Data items

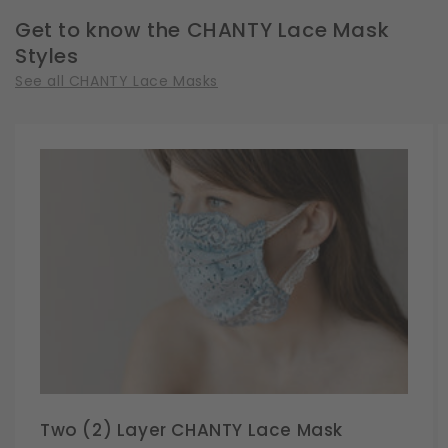
Size
Size
Get to know the CHANTY Lace Mask
Styles
See all CHANTY Lace Masks
Two (2) Layer CHANTY Lace Mask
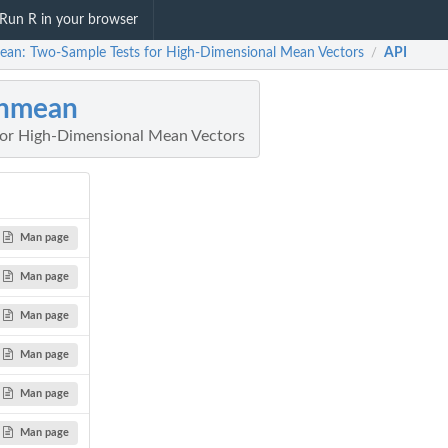
Run R in your browser
ean: Two-Sample Tests for High-Dimensional Mean Vectors
API
/
ghmean
for High-Dimensional Mean Vectors
Man page
Man page
Man page
Man page
Man page
Man page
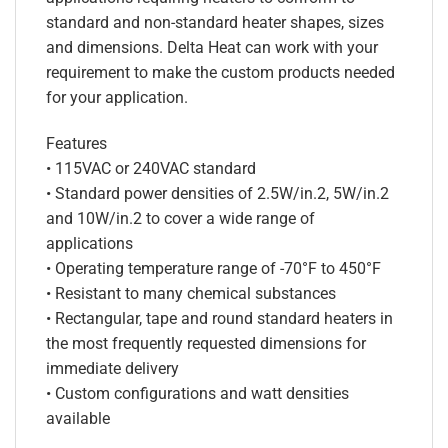
standard and non-standard heater shapes, sizes
and dimensions. Delta Heat can work with your
requirement to make the custom products needed
for your application.
Features
• 115VAC or 240VAC standard
• Standard power densities of 2.5W/in.2, 5W/in.2
and 10W/in.2 to cover a wide range of
applications
• Operating temperature range of -70°F to 450°F
• Resistant to many chemical substances
• Rectangular, tape and round standard heaters in
the most frequently requested dimensions for
immediate delivery
• Custom configurations and watt densities
available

■ To do ■
Among the records, find every line holding the word "CHANTY" and copy it.

■ Output below ■
Get to know the CHANTY Lace Mask
See all CHANTY Lace Masks
Two (2) Layer CHANTY Lace Mask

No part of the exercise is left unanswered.